It’s been a rough few months, even by 2022 pandemic standards.
In November, my mother – who was my father’s full-time caregiver – had a stroke. In December, both of my 19-year-old sons decided that college wasn’t for them and moved back home, with no alternate plans in place. My 14 year old is currently struggling to find his academic motivation and social footing after two years of Covid-19.
So, for the last four months, I’ve spent time taking care of my parents who a two-and-a-half hour drive away, while fielding daily calls and figuring out logistics for my kids back home. And when I’m at my home, I’m fielding calls from my parents (who are in cognitive decline). Oh, and I continue to work full-time, often from hospital parking garages.
I’m happy that I can be there for my family. But the daily juggle of being a sandwich-generation caregiver has left me exhausted, and also seeking some bigger truths. If I go right from caring for my children to caring for my parents, when do I get to focus on me? When do I get to really dive into the meaty years of my career? Or, I don’t know, do things I want to do when I want to do them, like travel or (gasp!) pick up a hobby?
A family friend recently told me, “you know, taking care of your parents teaches you a lot about yourself.” That person was right. But I haven’t liked what I’ve learned.
For example, I’ve learned that I am just not good at being alone with what little alone time I have.In all of the chaos of managing two very needy households – all while working full-time in a leadership role – I’ve had very little alone time. I’ve done an OK job at self-care, getting outside for daily exercise and hitting the sack early most nights. But truly being alone? In the quiet? All by myself? While awake? Nope. Not so much.
And as it turns out, spending time alone is an essential component to our mental health and sense of self. According to Washington, D.C.-based executive coach and Dr. Kiban Turner, “…people who spend time alone are happier, report lower levels of stress, and have lower rates of depression.”

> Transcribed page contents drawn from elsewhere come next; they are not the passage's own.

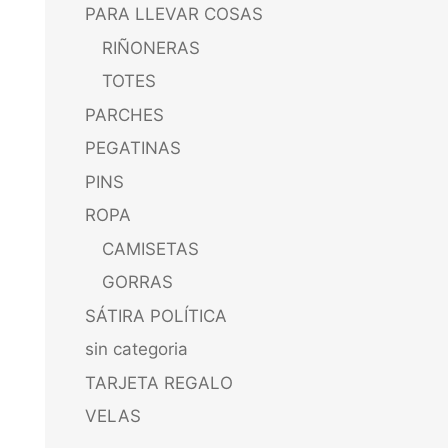
PARA LLEVAR COSAS
RIÑONERAS
TOTES
PARCHES
PEGATINAS
PINS
ROPA
CAMISETAS
GORRAS
SÁTIRA POLÍTICA
sin categoria
TARJETA REGALO
VELAS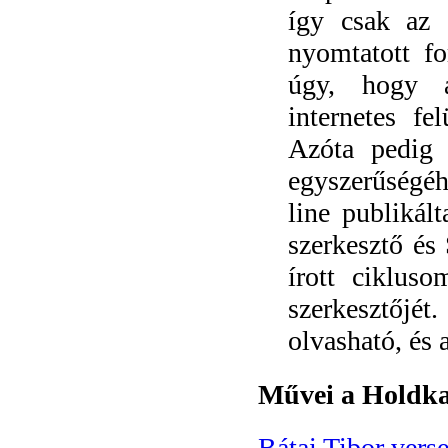
így csak az 
nyomtatott f
úgy, hogy a
internetes fe
Azóta pedig 
egyszerűség
line publiká
szerkesztő és
írott ciklus
szerkesztőjé
olvasható, és a
Művei a Holdka
Bátai Tibor verse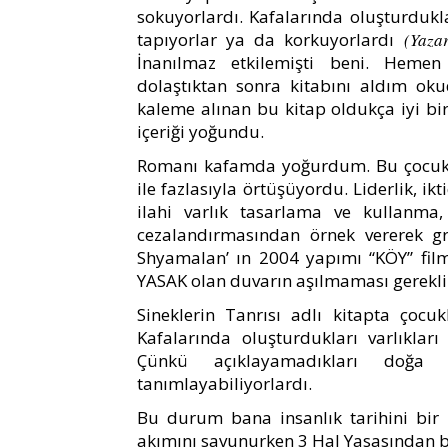
sokuyorlardı. Kafalarında oluşturdukla
tapıyorlar ya da korkuyorlardı
(Yaza
İnanılmaz etkilemişti beni. Hemen
dolaştıktan sonra kitabını aldım o
kaleme alınan bu kitap oldukça iyi bir
içeriği yoğundu.
Romanı kafamda yoğurdum. Bu çocukla
ile fazlasıyla örtüşüyordu. Liderlik, ikt
ilahi varlık tasarlama ve kullanma
cezalandırmasından örnek vererek g
Shyamalan’ ın 2004 yapımı “KÖY” film
YASAK olan duvarın aşılmaması gereklil
Sineklerin Tanrısı adlı kitapta çocuk
Kafalarında oluşturdukları varlıklar
Çünkü açıklayamadıkları doğa 
tanımlayabiliyorlardı.
Bu durum bana insanlık tarihini bir 
akımını savunurken 3 Hal Yasasından 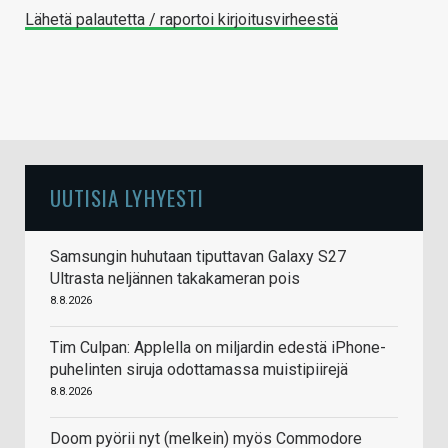
Lähetä palautetta / raportoi kirjoitusvirheestä
UUTISIA LYHYESTI
Samsungin huhutaan tiputtavan Galaxy S27
Ultrasta neljännen takakameran pois
8.8.2026
Tim Culpan: Applella on miljardin edestä iPhone-
puhelinten siruja odottamassa muistipiirejä
8.8.2026
Doom pyörii nyt (melkein) myös Commodore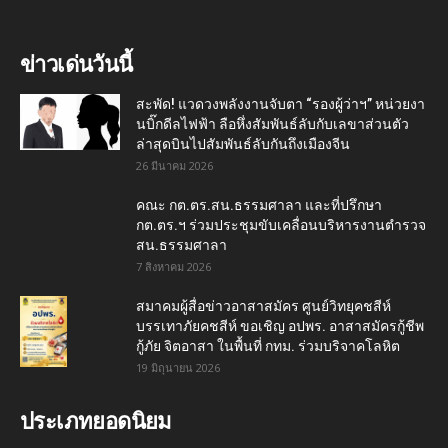
ข่าวเด่นวันนี้
สะพัด! แวดวงพลังงานจับตา “รองผู้ว่าฯ” หน่วยงา
นบิ๊กดีลไฟฟ้า ลือหึ่งสัมพันธ์ลับกับเลขาส่วนตัว
ล่าสุดบินไปสัมพันธ์ลับกันถึงเมืองจีน
26 มีนาคม 2026
คณะ กต.ตร.สน.ธรรมศาลา และที่ปรึกษา
กต.ตร.ฯ ร่วมประชุมขับเคลื่อนบริหารงานตำรวจ
สน.ธรรมศาลา
7 สิงหาคม 2026
สมาคมผู้สื่อข่าวอาสาสมัคร ศูนย์วิทยุคชสีห์
บรรเทาภัยคชสีห์ ขอเชิญ อปพร. อาสาสมัครกู้ชีพ
กู้ภัย จิตอาสา ในพื้นที่ กทม. ร่วมบริจาคโลหิต
19 มิถุนายน 2026
ประเภทยอดนิยม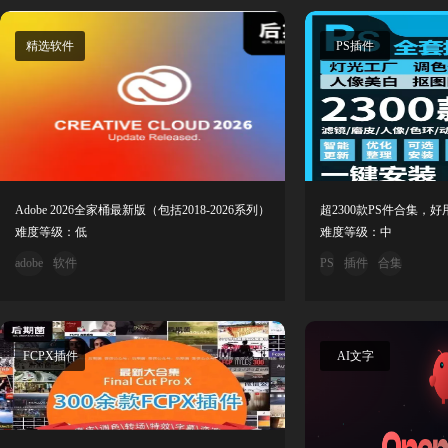
精选软件
PS插件
Adobe 2026全家桶最新版（包括2018-2026系列）
难度等级：低
难度等级：中
adobe
软件
PS
插件
合集
FCPX插件
AI文字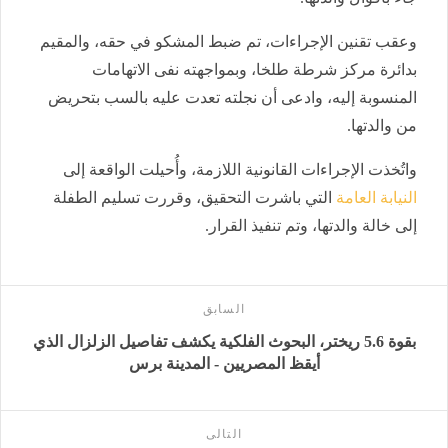
وعقب تقنين الإجراءات، تم ضبط المشكو في حقه، والمقيم
بدائرة مركز شرطة طلخا، وبمواجهته نفى الاتهامات
المنسوبة إليه، وادعى أن نجلته تعدت عليه بالسب بتحريض
من والدتها.
واتُخذت الإجراءات القانونية اللازمة، وأُحيلت الواقعة إلى
النيابة العامة
التي باشرت التحقيق، وقررت تسليم الطفلة
إلى خالة والدتها، وتم تنفيذ القرار.
السابق
بقوة 5.6 ريختر، البحوث الفلكية يكشف تفاصيل الزلزال الذي
أيقظ المصريين - المدينة برس
التالى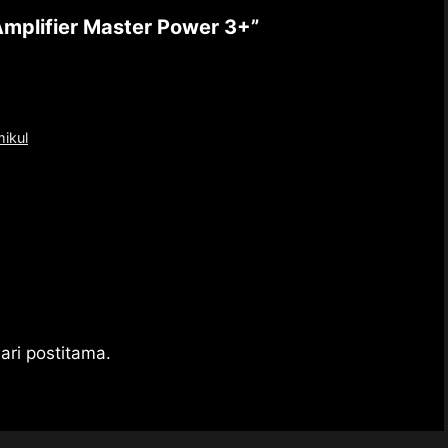
Amplifier Master Power 3+”
ikul
ri postitama.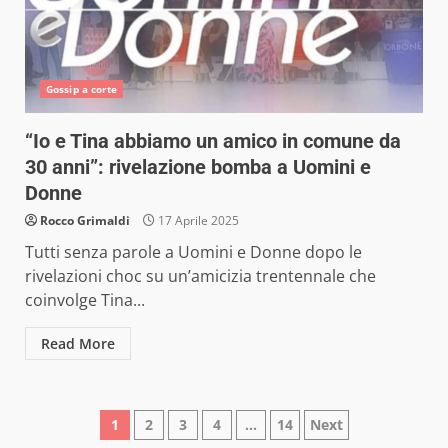
Gossip a corte
“Io e Tina abbiamo un amico in comune da
30 anni”: rivelazione bomba a Uomini e
Donne
Rocco Grimaldi
17 Aprile 2025
Tutti senza parole a Uomini e Donne dopo le
rivelazioni choc su un’amicizia trentennale che
coinvolge Tina...
Read More
Paginazione
1
2
3
4
…
14
Next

I realized that I had never really spent much time alone. I’ve never lived alone, going from my childhood home with parents and brother, to sharing a room with college roommates, to living with my then-boyfriend, now-husband. I skipped right over the young-single-gal-in-the-city stage. And those rare times when I do have the house to myself? I automatically crave the engagement of my friends. And if they’re not available, I go right to social media on my phone.
Take for example, Christmas Day. After waking up my grumpy teenagers at the unthinkable hour of 11 a.m., making them a big breakfast and giving gifts, the boys took off in my 2011 Mini Cooper convertible to show off their new threads on the preternaturally warm 68 degree day in Virginia. My husband, a cyclist, went out for a “short ride.”
I should have been happy with the quiet. I had taken the easy route that day with a pre-cooked honey-baked ham dinner. The house was clean. I had no work. I literally had nothing to do and nowhere to be.
I dragged my Sonos Roam outside, played “Folksy Christmas” and tried to enjoy the solitude. But I was miserable, unable to enjoy my own company. That’s when I texted my friend from middle school, Chad Hutchinson, who I knew would be spending Christmas alone, and not terribly unhappy about it.
For as long as I’ve known him, Chad has charted his own path. A single man in his 40s with no kids or pets, he travels, he sees live music with the fervor of someone half his age. And sometimes he does nothing. And he is good with it. With a string of side hustles from census worker to substitute teaching and even appearing as an extra in “Friday Night Lights,” Chad has largely avoided the 9-to-5 trappings that most would consider hallmarks of adult success, and has even embarked on a poetry career.
With a shared love of live music, I’ve run into Chad at shows in our very musical hometown of Charlottesville, Virginia and see him every summer at our favorite musical festival. He’s what some might call a bon vivant, a man about town. A guy who lets the good times roll.
Which is why it struck me that when I reached out to him on one of my many nights back in my hometown taking care of my parents, he declined and said “I’m a bit of a hermit these days.” I finally cajoled him out to the beer hall owned by our mutual friend since middle school. “I’ve been spending a lot of time alone and I LOVE IT,” he told me.
So, on that lonely Christmas afternoon, I thought about Chad. I texted him. I asked what he loved about being alone, and he said “the solitude.” When I admitted that I’d need training wheels to work up to this, that it’s been a minute (or maybe ever) since I have truly been alone, Chad gave me a prescription for solitude. It goes like this:
1. Close your eyes and be still.
2. Ask: what would make me feel the best right now?
3. Do it.
4. Give yourself permission to lay on a blanket and stare at the clouds
with headphones loud without answering to anyone.
5. Turn “do not disturb” on your phone.